Mexican authorities have proposed a $37 million plan that would ban gillnet fishing in the upper gulf. The plan could be implemented in March following mandatory public consideration.

An area around the mouth of the Colorado River Delta already is protected, but the new proposal would expand the area closed to net-fishing southward to include almost all of the vaquitas’ known range.

The plan presented by the Agriculture and Fisheries Department would pay some fishermen to patrol the area to help deter violations of the ban. Some non-threatening net fishing techniques would be allowed during certain months of the year.

The ban initially would be in place for two years.

Luis Fueyo, the head of Mexico’s national protected areas, noted that a longer-range plan is needed.

The vaquita can’t recover in two years, because they only reproduce every two years, and only 25 of those left are of reproducing age…In order to recover a population of 5,000 individuals, there will have to be a long range plan of 20 or 30 years.”

Experts agree that trying to breed vaquitas in captivity isn’t an option because it would not be feasible to capture or hold a sufficient number of them.

Furthermore, with so few vaquitas spread over such a wide area, chasing down and catching them would risk killing off the few remaining individuals.

Greenpeace is one of the organizations hoping to get laws changed in Mexico to better protect the vaquitas. Here are some facts the organization has about the endangered species.

  • It’s one of the two smallest cetaceans in the world, just managing to nudge about 1.5metres long on a good day
  • Its name means ‘little cow’, though it is also called the ‘desert porpoise’ as it lives near arid Baja California. They are the only porpoises found in warm waters.
  • It has a tiny geographic range, at about 4,000 km2 (about the size of Cornwall) it’s amongst the smallest of any marine mammal.
  • It’s possibly one of the cutest sea mammals around (with dark eye patches giving it apassable panda look), although very few people have ever gotten a good look at a live vaquita…

There are less than a hundred vaquitas left on the planet, and humans are reducing that number by a staggering 17% each year!

Vaquitas are caught and killed as bycatch in a fishery targeting fish called totoaba. The swim bladders of the totoaba are prized as a delicacy for soup in China so there’s lucrative financial incentive for illicit fishing.

It just so happens that totoaba are about the same size as a vaquita, which is really bad news for the porpoises when indiscriminate gillnets are used that catch them, too.

One of the reasons why it’s so difficult to save the vaquita is because of the small range where they live.
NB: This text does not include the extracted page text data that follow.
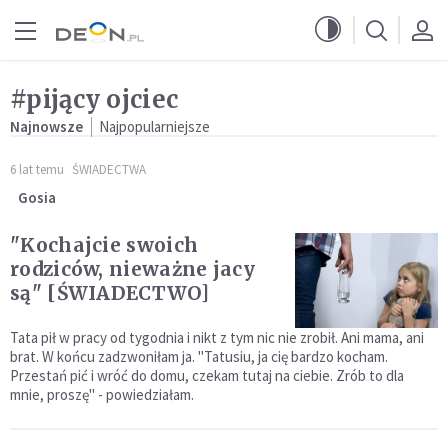
Przejdź do menu głównego
Przejdź do treści
#pijący ojciec
Najnowsze
Najpopularniejsze
6 lat temu
ŚWIADECTWA
Gosia
"Kochajcie swoich
rodziców, nieważne jacy
są" [ŚWIADECTWO]
Tata pił w pracy od tygodnia i nikt z tym nic nie zrobił. Ani mama, ani
brat. W końcu zadzwoniłam ja. "Tatusiu, ja cię bardzo kocham.
Przestań pić i wróć do domu, czekam tutaj na ciebie. Zrób to dla
mnie, proszę" - powiedziałam.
Many of the recognisable marine critters at greatest risk of extinction, such as hammerhead sharks, whale sharks, sea turtles & manta rays have vast ranges, and are much trickier to protect fully from human impacts.

In fact, in 2005 a marine protected area was designated specifically to protect this tiny porpoise, covering half of its range. But the protected area is surrounded by heavily-fished areas, and ongoing fishing both legal and illegal is killing more and more porpoises.

Greenpeace points out that in this generation alone, we’ve  already seen the extinction of the Baiji, a Chinese river dolphin.

Other species are declining fast thanks to humanity, with ship strikes, pollution, habitat destruction, and irresponsible fishing taking an increasingly heavy toll. The vaquita is top of the list, but the future is also bleak for the Maui’s dolphin, the North Atlantic right whale, the Ganges river dolphin, the Western Pacific gray whale, the Irrawaddy dolphin and many more.